Amsterdam bridge and downtown

There was trouble at the Ivy Leaf the night of Friday, April 11, 1947.

The Ivy Leaf was a tavern at Forbes and 42 Schuyler streets in Amsterdam's East End operated by a woman named Smith.

It was an after work stop in those days for my aunts, Vera Cudmore and Gladys Morrell. They lived together — with my grandfather Harry Cudmore — east of the Ivy Leaf on Forbes Street and worked west of the bar at the Fownes glove mill shipping room on Grove Street.

Patrons called the Ivy Leaf the Kneepad Inn. It was in the basement of a building on a steep hill. Winter tipplers sometimes resorted to crawling out on their knees so they wouldn't tumble down the hill when they hit the icy sidewalk.

Aunt Gladys and Aunt Vera frequently pointed out that they visited the Ivy Leaf for food and conviviality more than drink. In the 1940s, the tavern advertised a roast beef dinner with cabbage, mushrooms and all the trimmings for 25 cents.

The Recorder account of the “grill rumpus” of 1947 was as follows, "The fracas was in full swing when law arrived and the participants who claimed to be separatists could not be distinguished from the belligerent group.

“After affairs had been brought under control, information gathered showed that efforts of one of the brass rail habitués to demonstrate a trick of some kind had brought on the disturbance, the hocus pocus having failed to meet with approval of the spectators.

"With more effective magic, the officers were made to disappear without arrests after a checkup showed there was no bloodshed."

Three police officers in two squad cars responded. One was Sergeant Andrew Celmer, who went on to become police chief, another was Officer Adamski and the third was Officer Anthony J. Liberis.

Liberis's son John said his father in later years would sometimes meet a man who had been involved in the 1947 brawl who would remark, "You threw me against a wall."

Officer Liberis was an Amsterdam native of Lithuanian heritage, born on John Street in 1918. His parents were Joseph and Ursula Liberis.

Liberis legacy

A strong man, Anthony Liberis lost out on a chance to take part in a major weightlifting championship when drafted in early 1941.

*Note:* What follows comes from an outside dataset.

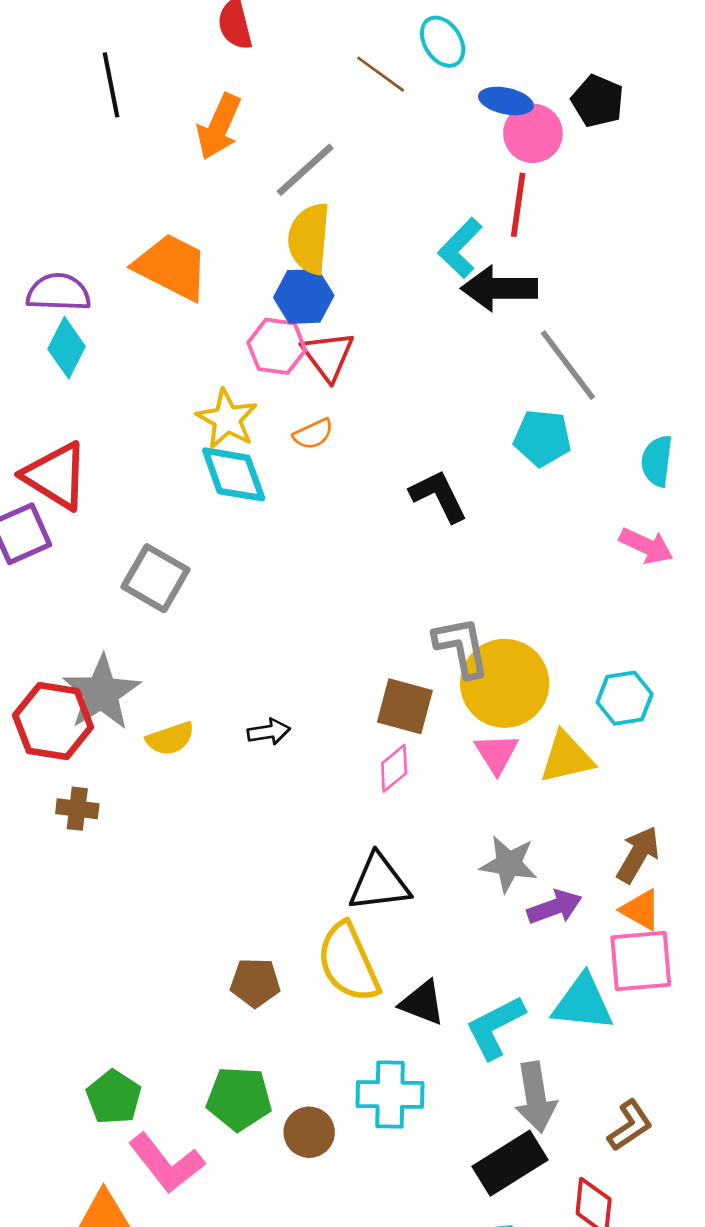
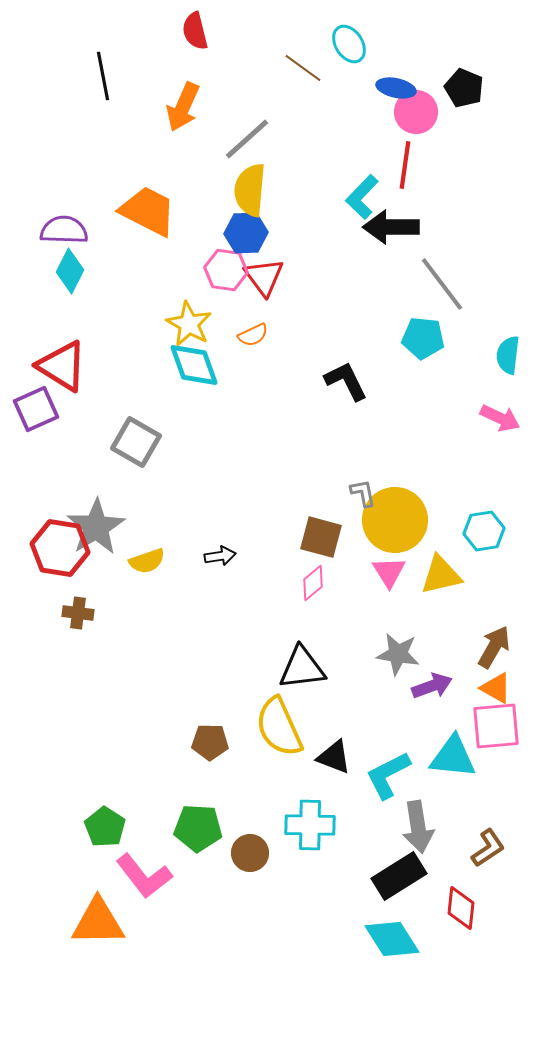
gray L-shape: (461, 647) -> (363, 493), size x0.6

He volunteered for the paratroops and served with the 82nd Airborne in the Aleutian Islands, Anzio in Italy and elsewhere. His feet were almost lost to frostbite, a problem that came back to trouble him at the end of his life.

Right after the war, he joined the police department. He married Helen Pawloski, who had grown up on Forbes Street, at St. Stanislaus Church on April 28, 1946.

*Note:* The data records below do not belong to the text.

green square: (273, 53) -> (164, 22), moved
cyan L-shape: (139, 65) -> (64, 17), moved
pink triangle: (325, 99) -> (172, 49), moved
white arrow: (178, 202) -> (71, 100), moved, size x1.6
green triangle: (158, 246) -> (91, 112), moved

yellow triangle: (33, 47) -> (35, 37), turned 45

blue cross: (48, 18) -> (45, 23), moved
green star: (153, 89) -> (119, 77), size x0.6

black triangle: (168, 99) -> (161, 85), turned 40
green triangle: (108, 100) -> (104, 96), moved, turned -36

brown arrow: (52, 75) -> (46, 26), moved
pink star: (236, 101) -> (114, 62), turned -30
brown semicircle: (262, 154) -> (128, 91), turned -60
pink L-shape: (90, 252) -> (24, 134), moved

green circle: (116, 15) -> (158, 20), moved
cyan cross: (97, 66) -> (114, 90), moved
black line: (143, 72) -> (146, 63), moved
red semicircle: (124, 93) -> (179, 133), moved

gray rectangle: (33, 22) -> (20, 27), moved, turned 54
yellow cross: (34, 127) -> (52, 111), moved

He played football for the Amsterdam Zephyrs, injuring his knee and causing the police chief to warn Liberis that he might have to choose between football and police work.

By the 1950s, Liberis had switched to the fire department where he retired as a battalion chief in 1980.

John, born in 1947, was Albert and Helen Liberis’s only child. The family lived on Glen Avenue. John said his father sometimes would be tempted to leave the fire department to make more money at Amsterdam's carpet mills. But, his wife convinced Liberis to stay in the fire service, as he was building a pension.

John married an Amsterdam woman, Susan Senko, and moved to Schenectady.

Helen Liberis died in 2001. She had worked at General Electric in Schenectady and three Amsterdam businesses: Peoples Silk Store, Lurie's department store and Empire Devices. Anthony Liberis died in 2002. They were buried at Saratoga National Cemetery.